[RECORDS SUPPLIED]
*** Begin section ***

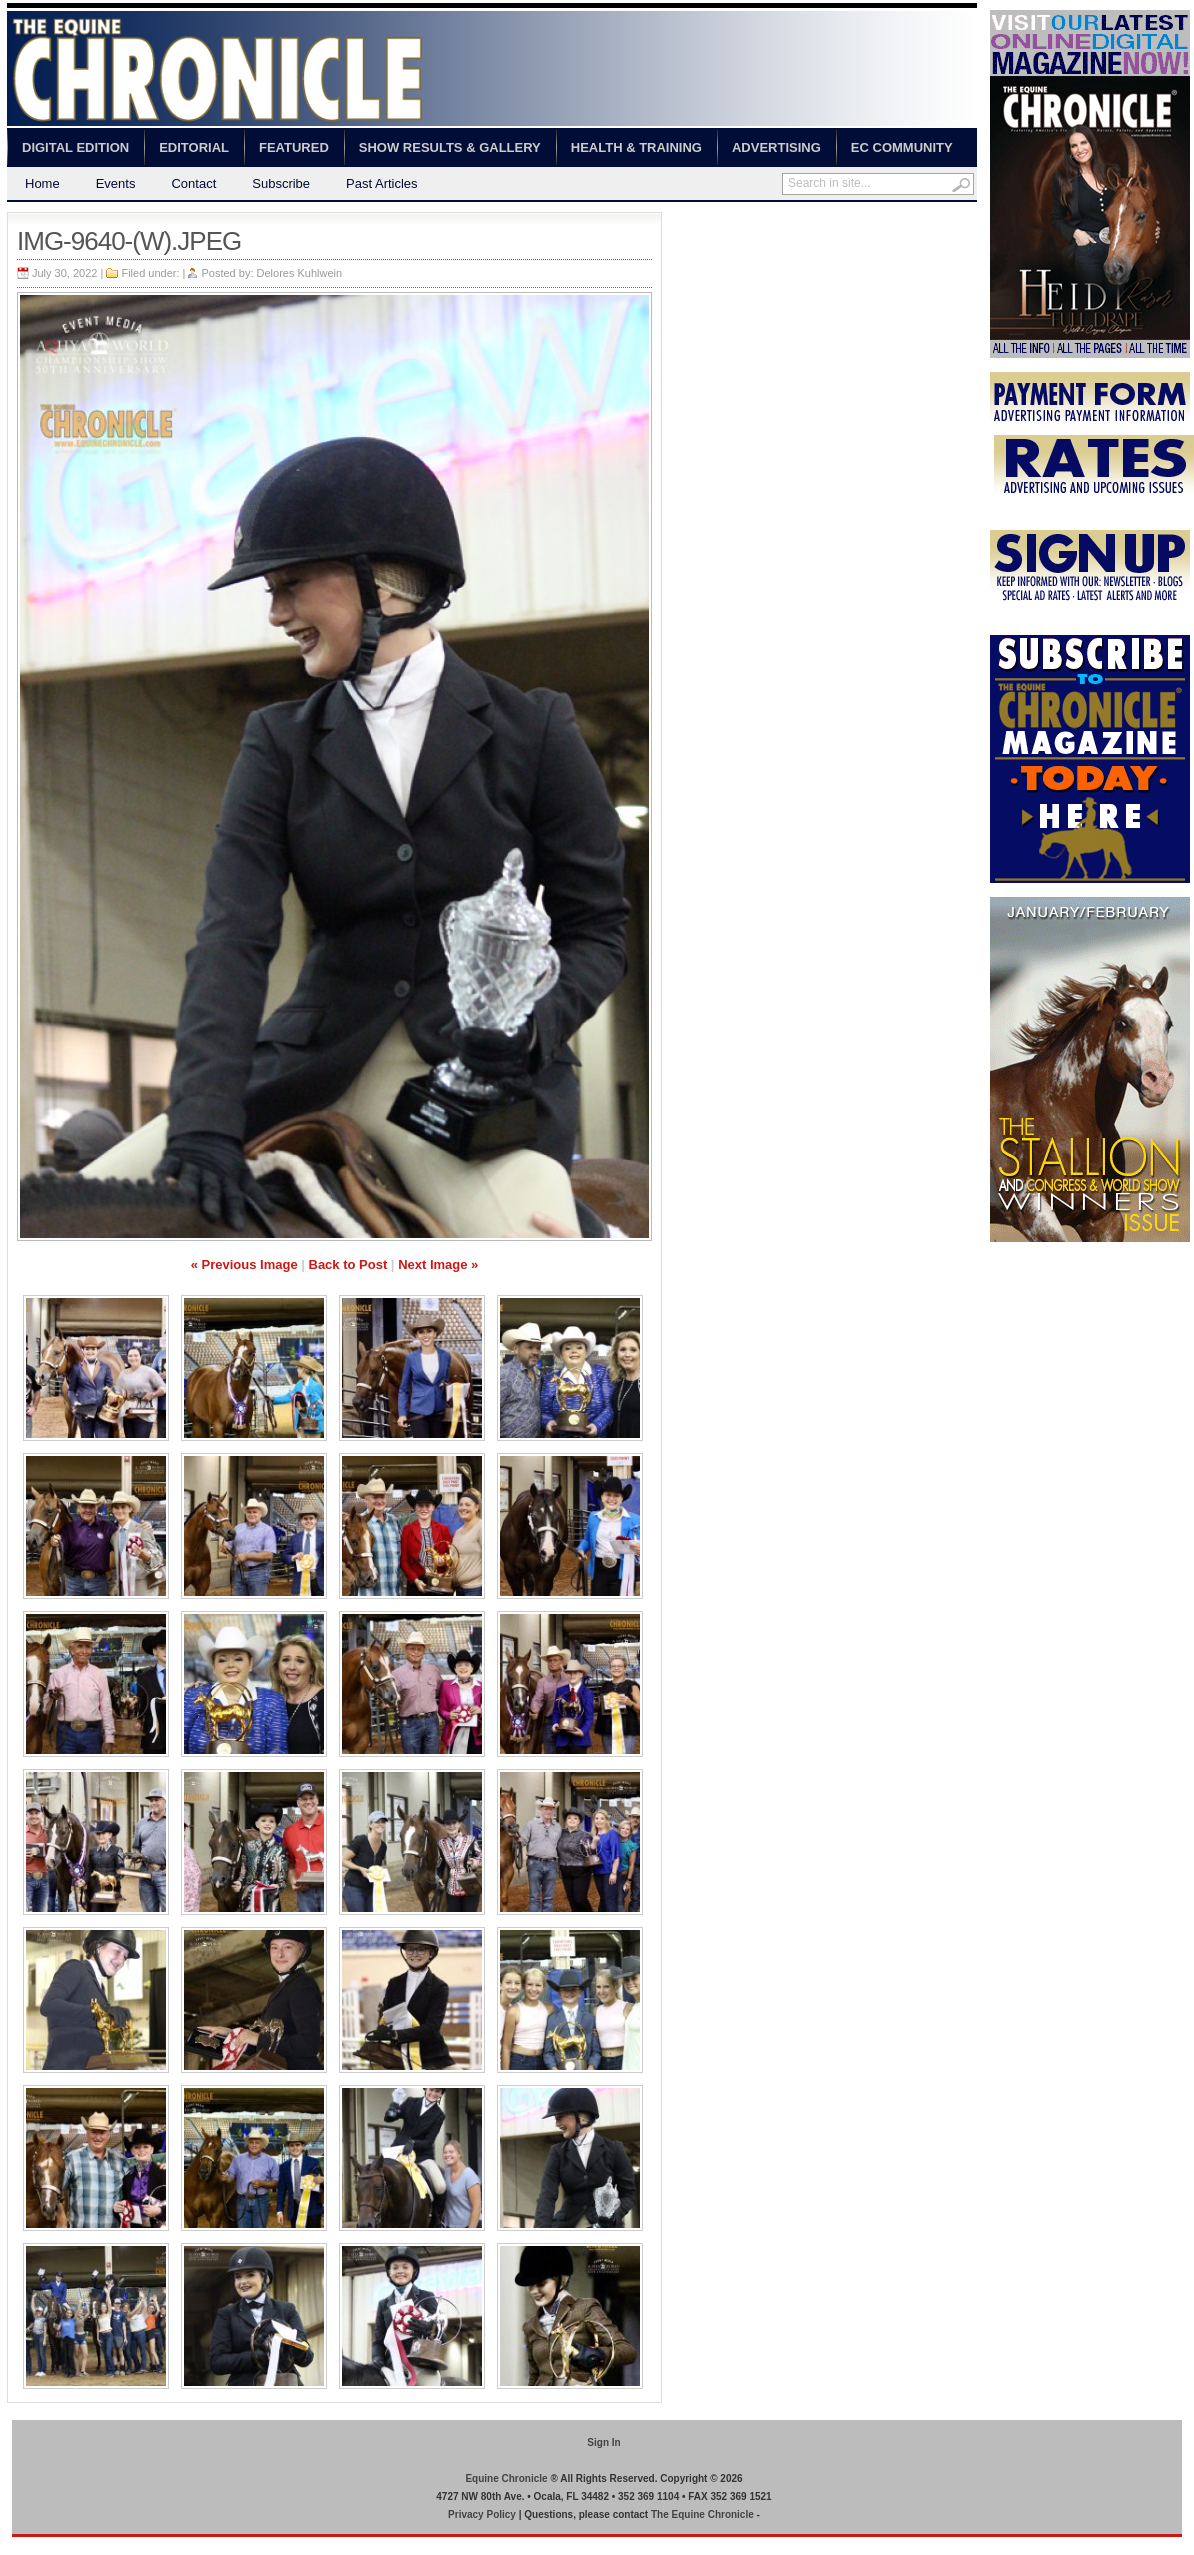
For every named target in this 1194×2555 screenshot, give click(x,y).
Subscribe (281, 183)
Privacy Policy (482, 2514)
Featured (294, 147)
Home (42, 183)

*** End section ***

[WHAT THE TASK REQUIRES] Keep every word of the records above exactly, and return them with no pictures.

[SOLUTION FOR THIS TASK]
For every named target in this 1194×2555 screenshot, give click(x,y).
Subscribe (281, 183)
Privacy Policy (482, 2514)
Featured (294, 147)
Home (42, 183)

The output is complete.